### Problem statement
In full and without alteration, write out the data below.

━━━━━ The records

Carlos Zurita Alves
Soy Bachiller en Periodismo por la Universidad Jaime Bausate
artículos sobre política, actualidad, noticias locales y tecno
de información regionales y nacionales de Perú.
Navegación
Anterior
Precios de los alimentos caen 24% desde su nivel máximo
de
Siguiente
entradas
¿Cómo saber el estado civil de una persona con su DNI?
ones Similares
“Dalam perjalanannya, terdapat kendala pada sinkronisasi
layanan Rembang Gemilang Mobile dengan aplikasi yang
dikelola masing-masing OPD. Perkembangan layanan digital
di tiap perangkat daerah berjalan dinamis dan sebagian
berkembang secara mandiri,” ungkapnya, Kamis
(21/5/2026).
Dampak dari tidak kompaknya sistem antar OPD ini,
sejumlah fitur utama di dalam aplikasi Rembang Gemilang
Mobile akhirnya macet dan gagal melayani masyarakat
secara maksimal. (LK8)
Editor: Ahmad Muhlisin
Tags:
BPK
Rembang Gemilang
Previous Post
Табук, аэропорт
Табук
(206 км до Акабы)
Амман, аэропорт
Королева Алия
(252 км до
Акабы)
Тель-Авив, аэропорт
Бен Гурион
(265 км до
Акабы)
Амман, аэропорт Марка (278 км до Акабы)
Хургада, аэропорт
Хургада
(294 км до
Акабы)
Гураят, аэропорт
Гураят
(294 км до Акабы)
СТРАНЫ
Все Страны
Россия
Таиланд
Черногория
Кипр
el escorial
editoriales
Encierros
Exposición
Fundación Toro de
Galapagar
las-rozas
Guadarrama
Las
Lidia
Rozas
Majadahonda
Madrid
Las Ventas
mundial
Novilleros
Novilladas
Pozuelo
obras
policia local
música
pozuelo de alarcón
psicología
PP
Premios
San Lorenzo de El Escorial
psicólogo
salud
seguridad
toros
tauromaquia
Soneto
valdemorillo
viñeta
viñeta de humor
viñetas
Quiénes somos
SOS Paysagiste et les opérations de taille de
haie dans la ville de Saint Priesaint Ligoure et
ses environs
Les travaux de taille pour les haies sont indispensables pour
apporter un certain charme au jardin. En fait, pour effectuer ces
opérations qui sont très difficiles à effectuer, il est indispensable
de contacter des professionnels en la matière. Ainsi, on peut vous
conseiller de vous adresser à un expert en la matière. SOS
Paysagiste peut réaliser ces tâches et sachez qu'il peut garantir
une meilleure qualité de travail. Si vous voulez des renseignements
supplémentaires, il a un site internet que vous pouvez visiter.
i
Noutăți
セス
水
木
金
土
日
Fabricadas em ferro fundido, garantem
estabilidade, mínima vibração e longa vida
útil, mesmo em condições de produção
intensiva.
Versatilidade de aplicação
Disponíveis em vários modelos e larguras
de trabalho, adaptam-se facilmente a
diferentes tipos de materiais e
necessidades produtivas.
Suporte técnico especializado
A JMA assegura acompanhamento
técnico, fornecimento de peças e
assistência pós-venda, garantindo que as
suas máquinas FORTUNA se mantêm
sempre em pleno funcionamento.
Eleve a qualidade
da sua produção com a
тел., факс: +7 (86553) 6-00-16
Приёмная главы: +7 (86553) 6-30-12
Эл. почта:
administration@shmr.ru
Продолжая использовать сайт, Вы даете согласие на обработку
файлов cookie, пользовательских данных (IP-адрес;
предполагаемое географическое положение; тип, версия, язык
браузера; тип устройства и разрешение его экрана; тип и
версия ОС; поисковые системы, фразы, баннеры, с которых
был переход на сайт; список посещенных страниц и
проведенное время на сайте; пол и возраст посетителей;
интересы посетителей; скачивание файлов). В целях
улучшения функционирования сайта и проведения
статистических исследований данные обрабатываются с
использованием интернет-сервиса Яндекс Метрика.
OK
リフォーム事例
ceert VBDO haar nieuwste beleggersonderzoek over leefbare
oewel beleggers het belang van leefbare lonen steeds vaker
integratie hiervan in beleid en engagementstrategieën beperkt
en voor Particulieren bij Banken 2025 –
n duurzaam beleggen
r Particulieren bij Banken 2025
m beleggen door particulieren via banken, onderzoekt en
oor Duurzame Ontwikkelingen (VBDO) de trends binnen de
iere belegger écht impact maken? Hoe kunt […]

━━━━━━━━━━

### Written response
Carlos Zurita Alves
Soy Bachiller en Periodismo por la Universidad Jaime Bausate
artículos sobre política, actualidad, noticias locales y tecno
de información regionales y nacionales de Perú.
Navegación
Anterior
Precios de los alimentos caen 24% desde su nivel máximo
de
Siguiente
entradas
¿Cómo saber el estado civil de una persona con su DNI?
ones Similares
“Dalam perjalanannya, terdapat kendala pada sinkronisasi
layanan Rembang Gemilang Mobile dengan aplikasi yang
dikelola masing-masing OPD. Perkembangan layanan digital
di tiap perangkat daerah berjalan dinamis dan sebagian
berkembang secara mandiri,” ungkapnya, Kamis
(21/5/2026).
Dampak dari tidak kompaknya sistem antar OPD ini,
sejumlah fitur utama di dalam aplikasi Rembang Gemilang
Mobile akhirnya macet dan gagal melayani masyarakat
secara maksimal. (LK8)
Editor: Ahmad Muhlisin
Tags:
BPK
Rembang Gemilang
Previous Post
Табук, аэропорт
Табук
(206 км до Акабы)
Амман, аэропорт
Королева Алия
(252 км до
Акабы)
Тель-Авив, аэропорт
Бен Гурион
(265 км до
Акабы)
Амман, аэропорт Марка (278 км до Акабы)
Хургада, аэропорт
Хургада
(294 км до
Акабы)
Гураят, аэропорт
Гураят
(294 км до Акабы)
СТРАНЫ
Все Страны
Россия
Таиланд
Черногория
Кипр
el escorial
editoriales
Encierros
Exposición
Fundación Toro de
Galapagar
las-rozas
Guadarrama
Las
Lidia
Rozas
Majadahonda
Madrid
Las Ventas
mundial
Novilleros
Novilladas
Pozuelo
obras
policia local
música
pozuelo de alarcón
psicología
PP
Premios
San Lorenzo de El Escorial
psicólogo
salud
seguridad
toros
tauromaquia
Soneto
valdemorillo
viñeta
viñeta de humor
viñetas
Quiénes somos
SOS Paysagiste et les opérations de taille de
haie dans la ville de Saint Priesaint Ligoure et
ses environs
Les travaux de taille pour les haies sont indispensables pour
apporter un certain charme au jardin. En fait, pour effectuer ces
opérations qui sont très difficiles à effectuer, il est indispensable
de contacter des professionnels en la matière. Ainsi, on peut vous
conseiller de vous adresser à un expert en la matière. SOS
Paysagiste peut réaliser ces tâches et sachez qu'il peut garantir
une meilleure qualité de travail. Si vous voulez des renseignements
supplémentaires, il a un site internet que vous pouvez visiter.
i
Noutăți
セス
水
木
金
土
日
Fabricadas em ferro fundido, garantem
estabilidade, mínima vibração e longa vida
útil, mesmo em condições de produção
intensiva.
Versatilidade de aplicação
Disponíveis em vários modelos e larguras
de trabalho, adaptam-se facilmente a
diferentes tipos de materiais e
necessidades produtivas.
Suporte técnico especializado
A JMA assegura acompanhamento
técnico, fornecimento de peças e
assistência pós-venda, garantindo que as
suas máquinas FORTUNA se mantêm
sempre em pleno funcionamento.
Eleve a qualidade
da sua produção com a
тел., факс: +7 (86553) 6-00-16
Приёмная главы: +7 (86553) 6-30-12
Эл. почта:
administration@shmr.ru
Продолжая использовать сайт, Вы даете согласие на обработку
файлов cookie, пользовательских данных (IP-адрес;
предполагаемое географическое положение; тип, версия, язык
браузера; тип устройства и разрешение его экрана; тип и
версия ОС; поисковые системы, фразы, баннеры, с которых
был переход на сайт; список посещенных страниц и
проведенное время на сайте; пол и возраст посетителей;
интересы посетителей; скачивание файлов). В целях
улучшения функционирования сайта и проведения
статистических исследований данные обрабатываются с
использованием интернет-сервиса Яндекс Метрика.
OK
リフォーム事例
ceert VBDO haar nieuwste beleggersonderzoek over leefbare
oewel beleggers het belang van leefbare lonen steeds vaker
integratie hiervan in beleid en engagementstrategieën beperkt
en voor Particulieren bij Banken 2025 –
n duurzaam beleggen
r Particulieren bij Banken 2025
m beleggen door particulieren via banken, onderzoekt en
oor Duurzame Ontwikkelingen (VBDO) de trends binnen de
iere belegger écht impact maken? Hoe kunt […]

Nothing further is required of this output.